• _Exercise details_
Below are some entries; state how many of their lines include the word "mundo" and give no more than that number.

• _Records shown_
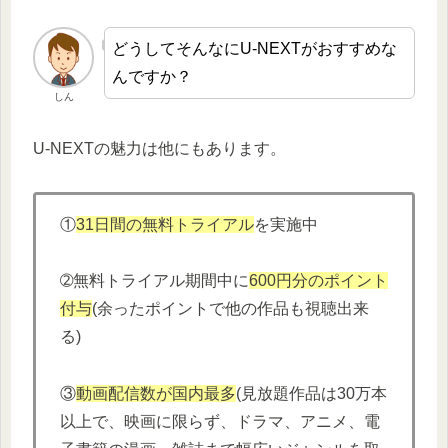
どうしてそんなにU-NEXTがおすすめな
んですか？
しん
U-NEXTの魅力は他にもあります。
①
31日間の無料トライアル
を実施中
➁無料トライアル期間中に
600円分
の
ポイント
付与
(余ったポイントで他の作品も視聴出来
る)
③
動画配信数が国内最多
(見放題作品は30万本
以上で、映画に限らず、ドラマ、アニメ、電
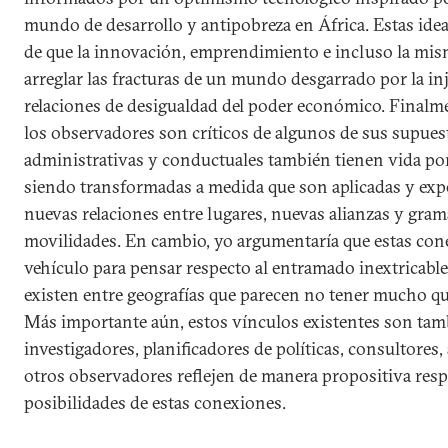
mundo de desarrollo y antipobreza en África. Estas idea
de que la innovación, emprendimiento e incluso la mi
arreglar las fracturas de un mundo desgarrado por la inj
relaciones de desigualdad del poder económico. Finalme
los observadores son críticos de algunos de sus supuest
administrativas y conductuales también tienen vida por 
siendo transformadas a medida que son aplicadas y ex
nuevas relaciones entre lugares, nuevas alianzas y gram
movilidades. En cambio, yo argumentaría que estas con
vehículo para pensar respecto al entramado inextricable
existen entre geografías que parecen no tener mucho que
Más importante aún, estos vínculos existentes son tamb
investigadores, planificadores de políticas, consultores,
otros observadores reflejen de manera propositiva respe
posibilidades de estas conexiones.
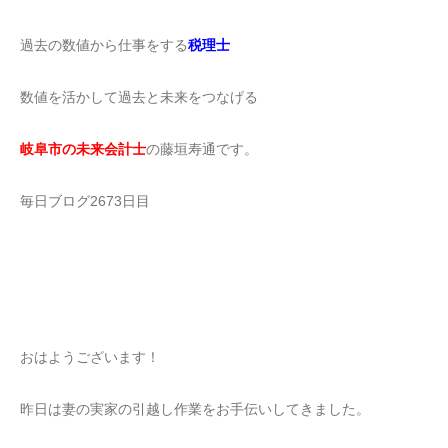
過去の数値から仕事をする
税理士
数値を活かして過去と未来をつなげる
岐阜市の未来会計士
の藤垣寿通です。
毎日ブログ2673日目
おはようございます！
昨日は妻の実家の引越し作業をお手伝いしてきました。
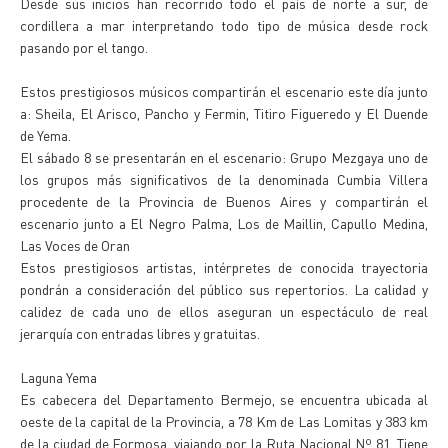
Desde sus inicios han recorrido todo el país de norte a sur, de
cordillera a mar interpretando todo tipo de música desde rock
pasando por el tango.
Estos prestigiosos músicos compartirán el escenario este día junto
a: Sheila, El Arisco, Pancho y Fermin, Titiro Figueredo y El Duende
de Yema.
El sábado 8 se presentarán en el escenario: Grupo Mezgaya uno de
los grupos más significativos de la denominada Cumbia Villera
procedente de la Provincia de Buenos Aires y compartirán el
escenario junto a El Negro Palma, Los de Maillin, Capullo Medina,
Las Voces de Oran
Estos prestigiosos artistas, intérpretes de conocida trayectoria
pondrán a consideración del público sus repertorios. La calidad y
calidez de cada uno de ellos aseguran un espectáculo de real
jerarquía con entradas libres y gratuitas.
Laguna Yema
Es cabecera del Departamento Bermejo, se encuentra ubicada al
oeste de la capital de la Provincia, a 78 Km de Las Lomitas y 383 km
de la ciudad de Formosa, viajando por la Ruta Nacional Nº 81. Tiene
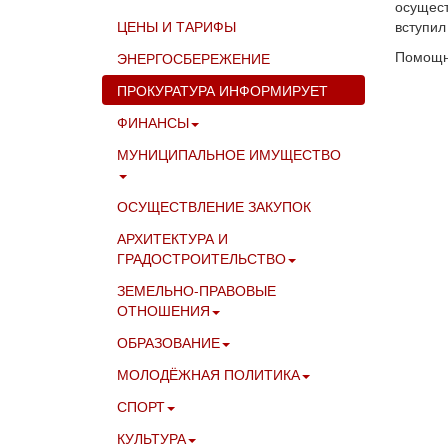
осущест
ЦЕНЫ И ТАРИФЫ
вступил
Помо
ЭНЕРГОСБЕРЕЖЕНИЕ
ПРОКУРАТУРА ИНФОРМИРУЕТ
ФИНАНСЫ
МУНИЦИПАЛЬНОЕ ИМУЩЕСТВО
ОСУЩЕСТВЛЕНИЕ ЗАКУПОК
АРХИТЕКТУРА И
ГРАДОСТРОИТЕЛЬСТВО
ЗЕМЕЛЬНО-ПРАВОВЫЕ
ОТНОШЕНИЯ
ОБРАЗОВАНИЕ
МОЛОДЁЖНАЯ ПОЛИТИКА
СПОРТ
КУЛЬТУРА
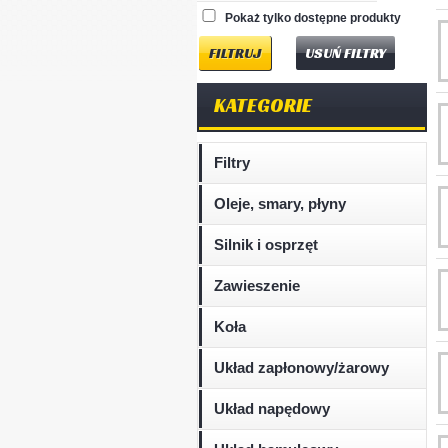
Pokaż tylko dostępne produkty
USUŃ FILTRY
KATEGORIE
Filtry
Oleje, smary, płyny
Silnik i osprzęt
Zawieszenie
Koła
Układ zapłonowy/żarowy
Układ napędowy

• _Response to this exercise_
2